WHAT IS BEING ASKED:
Return each entry below exactly. Skip the images.

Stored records

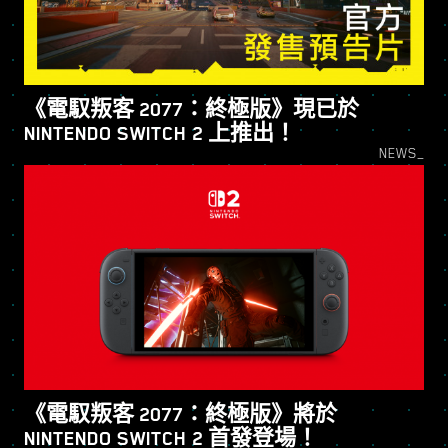
《電馭叛客 2077：終極版》現已於
NINTENDO SWITCH 2 上推出！
NEWS_
《電馭叛客 2077：終極版》將於
NINTENDO SWITCH 2 首發登場！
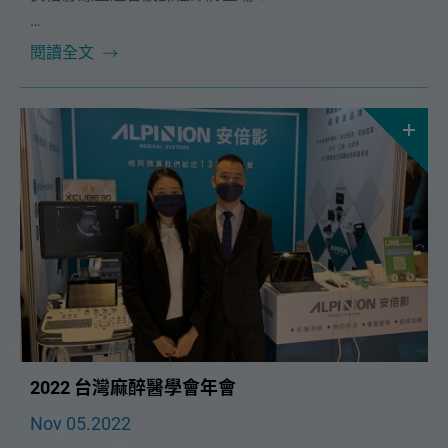
非常榮幸能邀請到 臺大醫院免疫風濕過敏科 🔥 李克仁
閱讀全文
醫師 🔥 擔任這次課程講師，為大家帶來肌肉骨骼超音
波在風濕科的應用超音波課程。
李醫師將運用多年來累積的寶貴臨床經驗，與大家分享
風濕免疫科如何利用超音波來協助診斷、治療，究竟風
濕科和復健科在肌肉骨骼超音波檢查重點有何不同呢？
11/27（日）讓李醫師手把手帶我們一起了解吧！
2022 台灣麻醉醫學會年會
Nov 05.2022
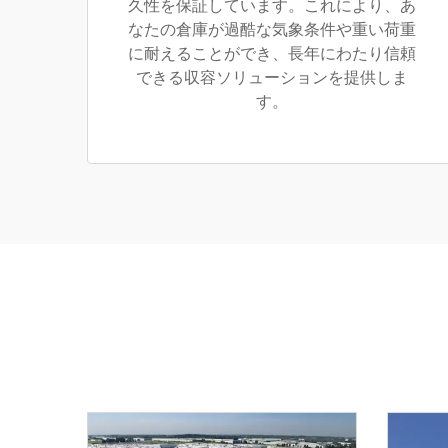
久性を保証しています。これにより、あ
なたの倉庫が過酷な気象条件や重い荷重
に耐えることができ、長年にわたり信頼
できる収容ソリューションを提供しま
す。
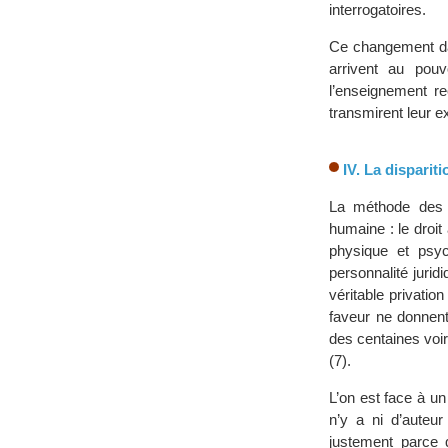
interrogatoires.
Ce changement dan
arrivent au pou
l’enseignement re
transmirent leur e
IV. La disparit
La méthode des d
humaine : le droit à
physique et psyc
personnalité juridiq
véritable privatio
faveur ne donnent
des centaines voir
(7).
L’on est face à un
n’y a ni d’auteu
justement parce q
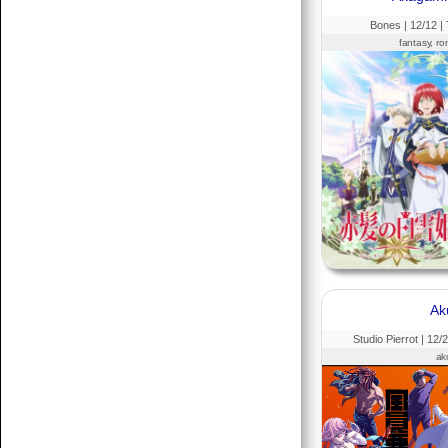
Bones |
12
/12 |
fantasy, r
Senchou
07.15 17:43
egy két há!
Senchou
07.15 17:42
posztoljunk yuri vagy gay tartalmat
Ak
Senchou
07.15 17:42
éllesszük fel
Studio Pierrot |
12
/
akc
Senchou
07.15 17:42
am ez a platform méf létezik? :D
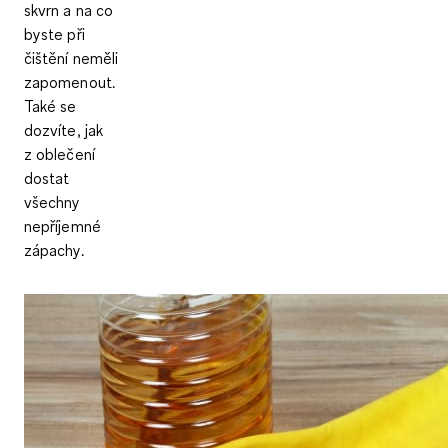
skvrn a na co
byste při
čištění neměli
zapomenout.
Také se
dozvíte, jak
z oblečení
dostat
všechny
nepříjemné
zápachy.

SOLUTION BELOW:
《電馭叛客 2077：終極版》現已於
NINTENDO SWITCH 2 上推出！
NEWS_
《電馭叛客 2077：終極版》將於
NINTENDO SWITCH 2 首發登場！
非常榮幸能邀請到 臺大醫院免疫風濕過敏科 🔥 李克仁
閱讀全文
醫師 🔥 擔任這次課程講師，為大家帶來肌肉骨骼超音
波在風濕科的應用超音波課程。
李醫師將運用多年來累積的寶貴臨床經驗，與大家分享
風濕免疫科如何利用超音波來協助診斷、治療，究竟風
濕科和復健科在肌肉骨骼超音波檢查重點有何不同呢？
11/27（日）讓李醫師手把手帶我們一起了解吧！
2022 台灣麻醉醫學會年會
Nov 05.2022
久性を保証しています。これにより、あ
なたの倉庫が過酷な気象条件や重い荷重
に耐えることができ、長年にわたり信頼
できる収容ソリューションを提供しま
す。
interrogatoires.
Ce changement dan
arrivent au pou
l’enseignement re
transmirent leur e
IV. La disparit
La méthode des d
humaine : le droit à
physique et psyc
personnalité juridiq
véritable privatio
faveur ne donnent
des centaines voir
(7).
L’on est face à un
n’y a ni d’auteu
justement parce q
Bones |
12
/12 |
fantasy, r
Senchou
07.15 17:43
egy két há!
Senchou
07.15 17:42
posztoljunk yuri vagy gay tartalmat
Ak
Senchou
07.15 17:42
éllesszük fel
Studio Pierrot |
12
/
akc
Senchou
07.15 17:42
am ez a platform méf létezik? :D
skvrn a na co
byste při
čištění neměli
zapomenout.
Také se
dozvíte, jak
z oblečení
dostat
všechny
nepříjemné
zápachy.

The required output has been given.